A county or municipal corporation may, however, bring an action against a firearms or ammunition manufacturer or dealer for breach of contract or warranty as to firearms or ammunition purchased by the political subdivision or local governmental authority.

Alabama also immunizes sport shooting range owners and users from certain kinds of lawsuits. Alabama law states that any person, firm, or entity who operates or uses a sport shooting range shall not be subject to civil liability or criminal prosecution in any matter relating to noise or noise pollution or lead or lead pollution resulting from the operation or use of the range.2 Furthermore, any person, firm, or entity that operates or uses a sport shooting range is not subject to an action for nuisance and is not subject to injunction to stop the use or operation of the shooting range on the basis of noise or noise pollution or lead or lead pollution.3

See our Gun Industry Immunity policy summary for a comprehensive discussion of this issue.

Notes
  1. Ala. Code § 11-80-11(c). ⤴︎
  2. Ala. Code § 6-5-341(b)(2). ⤴︎
  3. Ala. Code § 6-5-341(b)(3). For these immunity provisions to apply, the range must be operated between the hours of 9:00 a.m. and 9:00 p.m., and either must have been in existence prior to 1990 or was in compliance with any noise or lead control laws or ordinances that applied to the sport shooting range and its operation on August 1, 2001, or at the time the sport shooting range came into existence, whichever event occurred first.
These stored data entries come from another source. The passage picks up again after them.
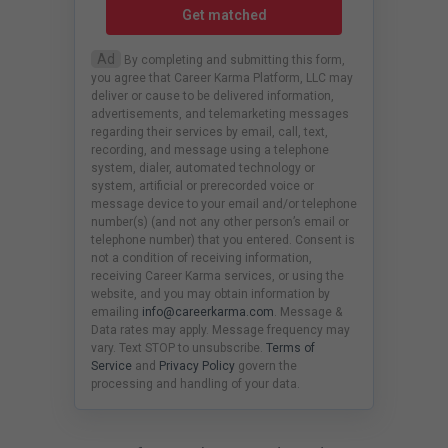
Get matched
Ad
By completing and submitting this form,
you agree that Career Karma Platform, LLC may
deliver or cause to be delivered information,
advertisements, and telemarketing messages
regarding their services by email, call, text,
recording, and message using a telephone
system, dialer, automated technology or
system, artificial or prerecorded voice or
message device to your email and/or telephone
number(s) (and not any other person’s email or
telephone number) that you entered. Consent is
not a condition of receiving information,
receiving Career Karma services, or using the
website, and you may obtain information by
emailing
info@careerkarma.com
. Message &
Data rates may apply. Message frequency may
vary. Text STOP to unsubscribe.
Terms of
Service
and
Privacy Policy
govern the
processing and handling of your data.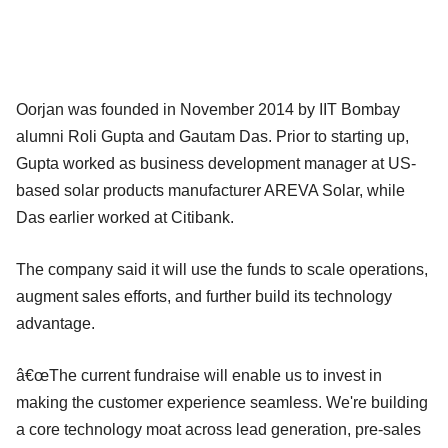
Oorjan was founded in November 2014 by IIT Bombay
alumni Roli Gupta and Gautam Das. Prior to starting up,
Gupta worked as business development manager at US-
based solar products manufacturer AREVA Solar, while
Das earlier worked at Citibank.
The company said it will use the funds to scale operations,
augment sales efforts, and further build its technology
advantage.
â€œThe current fundraise will enable us to invest in
making the customer experience seamless. We're building
a core technology moat across lead generation, pre-sales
Ala. Code § 6-5-341(b)(2), (3). ⤴︎

Gun Industry Immunity in Alaska

Alaska law significantly limits civil lawsuits against firearms manufacturers and dealers:

A civil action to recover damages or to seek injunctive relief may not be brought against a person who manufactures or sells firearms or ammunition if the action is based on the lawful sale, manufacture, or design of firearms or ammunition. However, this section does not prohibit a civil action resulting from a negligent design, a manufacturing defect, a breach of contract, or a breach of warranty.1

A person who provides firearm training to a person who receives a permit is not liable for any damage or harm caused by the person receiving the training and permit.2

A person is not liable for any injury or damage resulting from the storage of a firearm in the vehicle of another.3

See the Machine Guns section for the immunity law related to machine guns.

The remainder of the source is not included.